J Clin Microbiol. 2010 Mar;48(3):728-35. doi: 10.1128/JCM.01481-09. Epub 2010 Jan 13.

DOI:10.1128/JCM.01481-09
PMID:20071551
原文链接:https://pmc.ncbi.nlm.nih.gov/articles/PMC2832456/
Abstract

This paper reports on the development of a one-step, real-time reverse transcription-loop-mediated isothermal amplification (RT-LAMP) assay targeting the hemagglutinin (HA) gene for the rapid molecular-based detection of pandemic (H1N1) 2009 virus. The detection limit of the pandemic (H1N1) 2009 virus HA-specific RT-LAMP assay was same as that of the currently used real-time reverse transcription-PCR method. The assay detected the pandemic (H1N1) 2009 virus HA gene in 136 RNA samples extracted from nasopharyngeal swab specimens from Japanese and Vietnamese patients. No cross-reactive amplification with the RNA of other seasonal influenza viruses was observed, and the detection of specific viral genome targets in clinical specimens was achieved in less than 40 min.

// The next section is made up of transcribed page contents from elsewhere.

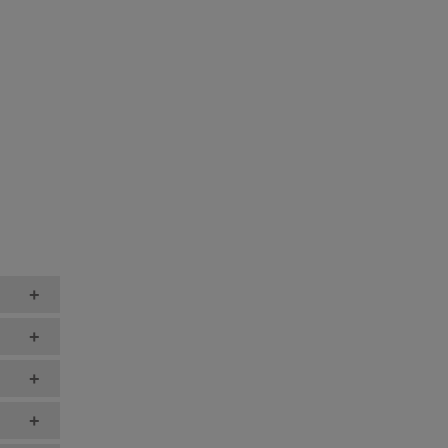
+
+
+
+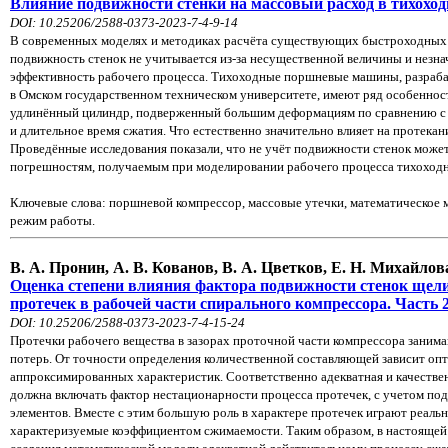
Влияние подвижности стенки на массовый расход в тихохо
DOI: 10.25206/2588-0373-2023-7-4-9-14
В современных моделях и методиках расчёта существующих быстроходных
подвижность
стенок
не учитывается из-за несущественной величины и незна
эффективность рабочего процесса. Тихоходные поршневые машины, разраб
в Омском государственном техническом университете, имеют ряд особеннос
удлинённый цилиндр, подверженный большим деформациям по сравнению 
и
длительное время сжатия. Что естественно значительно влияет на протека
Проведённые исследования показали, что не учёт подвижности стенок може
погрешностям, получаемым при моделировании рабочего процесса тихохо
Ключевые слова:
поршневой компрессор, массовые утечки, математическое 
режим работы.
В. А. Пронин, А. В. Кованов, В. А. Цветков, Е. Н. Михайлова
Оценка степени влияния фактора подвижности стенок щел
протечек в рабочей части спирального компрессора. Часть 
DOI: 10.25206/2588-0373-2023-7-4-15-24
Протечки рабочего вещества в зазорах проточной части компрессора зани
потерь. От точности определения количественной составляющей зависит
опт
аппроксимированных характеристик. Соответственно адекватная и
качестве
должна включать фактор нестационарности процесса
протечек, с учетом п
элементов. Вместе с этим большую роль в характере
протечек играют реальн
характеризуемые коэффициентом
сжимаемости. Таким образом, в настоящей 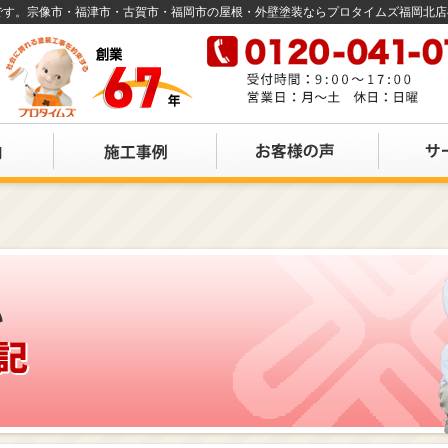
店です。宗像市・福津市・古賀市・福岡市の屋根・外壁塗装ならプロタイムズ福岡北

The sensitivity and specificity of the pandemic (H1N1) 2009 virus HA-specific RT-LAMP assay obtained in this study were 97.8% and 100%, respectively. Use of the (H1N1) 2009 virus HA-specific RT-LAMP assay will enable the faster and easier diagnosis of pandemic (H1N1) 2009 virus infection, especially in resource-limited situations in developing countries.

摘要

本文报道了一种针对血凝素 (HA) 基因的一步法、实时逆转录环介导等温扩增 (RT-LAMP) 检测方法的开发,用于快速基于分子的检测大流行 (H1N1) 2009 病毒。大流行 (H1N1) 2009 病毒 HA 特异性 RT-LAMP 检测方法的检测限与目前使用的实时逆转录-PCR 方法相同。该检测方法在从日本和越南患者鼻咽拭子样本中提取的 136 个 RNA 样本中检测到大流行 (H1N1) 2009 病毒 HA 基因。未观察到与其他季节性流感病毒的 RNA 发生交叉反应性扩增,在不到 40 分钟的时间内即可在临床标本中检测到特定病毒基因组靶标。本研究中获得的大流行 (H1N1) 2009 病毒 HA 特异性 RT-LAMP 检测方法的灵敏度和特异性分别为 97.8%和 100%。使用 (H1N1) 2009 病毒 HA 特异性 RT-LAMP 检测方法将能够更快、更容易地诊断大流行 (H1N1) 2009 病毒感染,特别是在发展中国家资源有限的情况下。